PDA

View Full Version : Programming for clusters, anyone?


angra
05-18-2007, 12:04 PM
So, I was curious if any of you guys do parallel computer programming? I know that not everyone on XS is a coder (see how tiny the coder's corner is). With multi-core being the wave of the future (or the present), just about every program is going to be impacted in one way or another by parallelism, so it's an issue that's going to be more and more important...

so are any of you guys parallel systems programmers? Any of you learning? Thinking about it?

I really need a positive, friendly conversation on XS to help me keep the faith...

pythagoras
05-18-2007, 02:29 PM
Well over the years I have often thought of getting into coding, just never found the time, unless you count a bit of commodore64 basic:eek: .

I hear parallel coding requires a completely different set of skills. Would you say someone starting from scratch in the parallel world would have an advantage here, given similar skill sets as far as mathematics and logic go?

And where would one start with parallel coding, books websites?

Regards

John.

angra
05-18-2007, 02:42 PM
That's a good set of questions!

I don't think I can answer on whether starting from scratch on parallel is easier or not. I programmed for 20 years before I touched anything parallel, so I just can't even imagine starting from scratch in that mindset. My intuition is that at this time, the answer is no - it would not be easier to start from scratch with parallel. The reason for that is that the underlying abstractions that have been built up around single-cpu programming still dominate the input software languages. Some of them may support parallelism better than others, but for the most part, they are still built thinking of the computer as made up of (now many) elements that do one instruction at a time.

There are a good number of books that are intended to be introductions to parallel programming. I would have to research a bit to make a canonical list, but I would be happy to do so. to be honest, I think I could best explain the concepts to people who already know how to program, so if someone was learning from me, I would tell them to learn how to write software first, then worry about parallelism. A working knowledge of C is probably helpful but not really required.

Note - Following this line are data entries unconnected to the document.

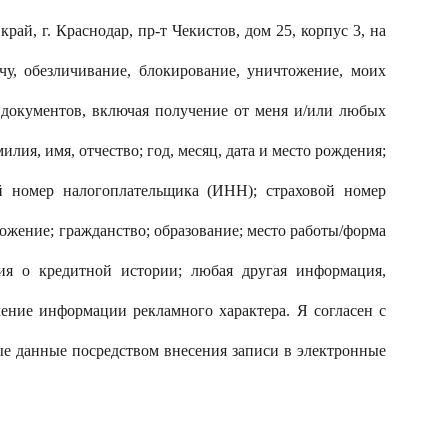
й, г. Краснодар, пр-т Чекистов, дом 25, корпус 3, на
ачу, обезличивание, блокирование, уничтожение, моих
 документов, включая получение от меня и/или любых
ия, имя, отчество; год, месяц, дата и место рождения;
ый номер налогоплательщика (ИНН); страховой номер
ложение; гражданство; образование; место работы/форма
ния о кредитной истории; любая другая информация,
ение информации рекламного характера. Я согласен с
е данные посредством внесения записи в электронные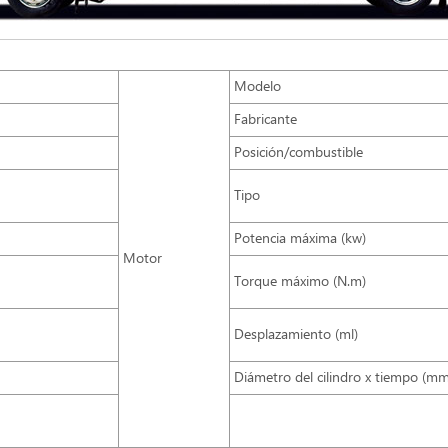
Modelo
Fabricante
Posición/combustible
Tipo
Potencia máxima (kw)
Motor
Torque máximo (N.m)
Desplazamiento (ml)
Diámetro del cilindro x tiempo (mm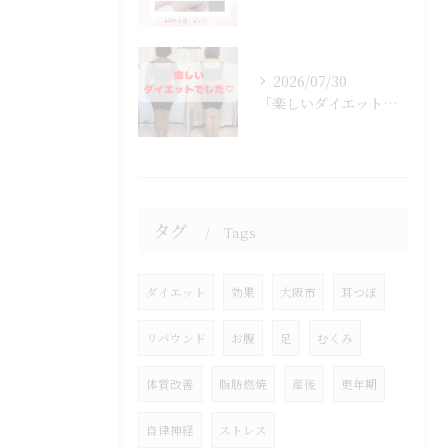
2026/07/30
「楽しいダイエットでした♡」
タグ
Tags
ダイエット
効果
大阪市
耳つぼ
リバウンド
お腹
足
むくみ
体質改善
脂肪燃焼
産後
更年期
自律神経
ストレス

As an alternate, I might suggest they look at streaming languages, such as StreamIt, Brook/Sequioa, or the GPU-centric languages from rapidmind and peakstream. These languages are intended to be implicitly parallel rather than explicitly parallel, which might be easier to grasp for a new programmer...code is written in a way that expresses the flow of data through operations rather than a sequence of operations execute, which can be more intuitive way to express some algorithms, and is much easier for compilers/tools to automatically parcel out to multiple execution units.

pythagoras
05-18-2007, 02:50 PM
I see, I was thinking more along the lines of coding parallel systems directly rather than through a compiler or interpreter. Is machine code programming the reserve of a few people these days?

If you are coding via compilers/interpreters is there much optimisation you can do, or is the talents of the compiler coder more important?

Regards

John.

When I'm talking about compilers/interpreters I suppose I really mean a high level language rather than coding in machine code and then compiling

angra
05-18-2007, 03:00 PM
I see, I was thinking more along the lines of coding parallel systems directly rather than through a compiler or interpreter. Is machine code programming the reserve of a few people these days?

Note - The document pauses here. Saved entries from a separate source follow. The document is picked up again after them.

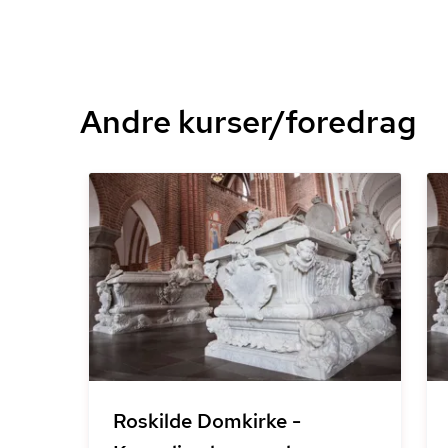
Andre kurser/foredrag
Roskilde Domkirke -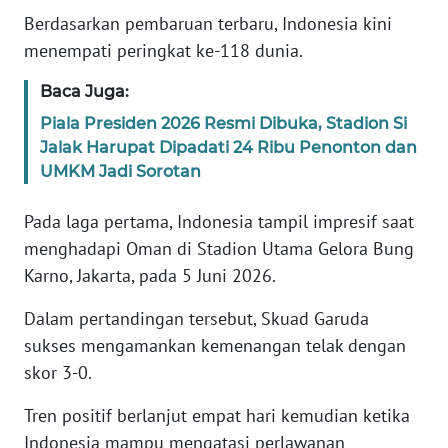
Berdasarkan pembaruan terbaru, Indonesia kini
KARIR
menempati peringkat ke-118 dunia.
Baca Juga:
DISCLAIMER
Piala Presiden 2026 Resmi Dibuka, Stadion Si
Jalak Harupat Dipadati 24 Ribu Penonton dan
Wahana
News
UMKM Jadi Sorotan
Regional
Pada laga pertama, Indonesia tampil impresif saat
WN
menghadapi Oman di Stadion Utama Gelora Bung
SUMUT
Karno, Jakarta, pada 5 Juni 2026.
WN
Dalam pertandingan tersebut, Skuad Garuda
JAKARTA
sukses mengamankan kemenangan telak dengan
skor 3-0.
WN
JABAR
Tren positif berlanjut empat hari kemudian ketika
Indonesia mampu mengatasi perlawanan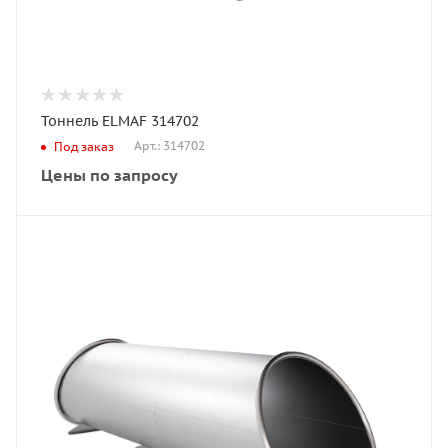
Тоннель ELMAF 314702
Арт.: 314702
Под заказ
Цены по запросу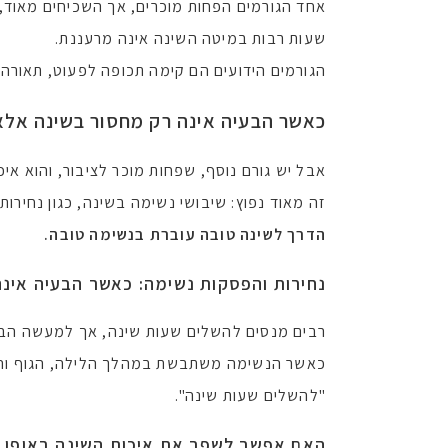
אחד הגורמים הפחות מוכרים, אך השכיחים מאוד,
שעות רבות במיטה השינה אינה מרעננת.
הגורמים הידועים הם קימה תכופה לפעוט, תאור
כאשר הבעיה אינה רק מחסור בשינה אלא
אבל יש גורם נוסף, שפחות מוכר לציבור, והוא אי
זה מאוד נפוץ: שיבושי נשימה בשינה, כגון נחירות
הדרך לשינה טובה עוברת בנשימה טובה.
נחירות והפסקות נשימה: כאשר הבעיה אינ
רבים מנסים להשלים שעות שינה, אך למעשה הבעי
כאשר הנשימה משתבשת במהלך הלילה, הגוף והמוח
"להשלים שעות שינה".
האם אפשר לשפר את איכות השינה באופן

If you are coding via compilers/interpreters is the much optimisation you can do, or is the talents of the compiler coder more important?

Regards

John.

another excellent set of questions.

Assembly programming (I think what you mean by machine code) is phenomenally time consuming (aka EXPENSIVE!) to do. This is especially true in the parallel environment where the overall system complexity goes up drastically. In most cases it is only a very few people in the world who will produce code via assembly that is much faster than what a compiler creates, because the complexity of optimization is so great.

One element that you overlooked in your assembly versus compilers/interpreters dichotomy is libraries. This is also known in some circles as middleware. A classic example that many people on XS can relate to of middleware is OpenGL. The idea is that for a specifc application or problem type someone would define a set of functions that covers the set of things you'd like to do in that domain (say 3d-graphics for opengl). It is then left to vendors or motivated individuals to create hyper-optimized implementations of the defined function set. This allows a relatively large number of programmers/application writers to benefit from the optimization work that is done by a small number of people. As you can guess, this is a hugely important method that is very great when succesful. the hard part is coming up with a stable API that a lot of people will use. It also happens to be my personal favorite way to leverage new technology. since the types of things people want to write programs to do typically changes much more slowly than the types of computing hardware we want to run on.

pythagoras
05-18-2007, 03:09 PM
I think the stanford guys would probably give you a good discussion on this topic, do you do much scientific programming of parallel systems? They are always looking for volunteers, they just never find any that understand the scienctific models enough to help with the coding.

Regards

John.

angra
05-18-2007, 03:22 PM
The stanford guys are great, and I know them well. I have worked on projects that some stanford people have been involved in as well, and I have tremendous respect for the professors and students working in this area over there. Bill Dally and Mark Horowitz come to mind as prime candidates for "pay attention to what these guys have to say". Stanford guys were some of the early pioneers of the GPGPU community (i.e. using graphics processors to do non graphics computing), and Stanford is the home of Stream-C, Brook, and Sequioa.

pythagoras
05-18-2007, 03:34 PM
I have to agree, and Erik Lindahl is a star. I know gromacs didnt start as parallel but elements of it have been ported to the smp client. It took Eric all of 18 hours to program around a hardware bug in the athlon and opteron proccessors so that they wouldnt freeze when presented with a really rare set of instructions. Me and another administrator at F@H spent quite a few weeks working on this with amd texas, and when we passed on the hardware dump he did in that many hours what amd didnt know how to get around, data alignment was the problem.

Regards

John.

embeejay
05-20-2007, 11:11 AM
Hey angra, nice thread :)

I have been a programmer for many years and have done my share of parallel running programs during the years, tho i have never tried to work with a cluster.
Mostly i have been using perl and php for the past many years, doing manly websites and backend for them (db integration and such stuff) but i used to do a lot of silly pet projects when i was younger and the one that comes to mind in this case was a truly parallel chat-daemon i coded in perl way back in the mid 90's. The idea was that every person who logged into this chat-server got his/her own thread (or well really processes because it was based on fork) and then they all talked together through unix sockets. There was no real reason not to make it a single process but i decided to go the fork way as an exercise and it was great fun, although it caused all kinds of problems i hadn't foreseen when i started out :D

And this is probably where this long windy writing gets interesting: The difference in my eyes between single threaded programming and multi threaded is the way you think about your code, or at least it needs to be in my eyes.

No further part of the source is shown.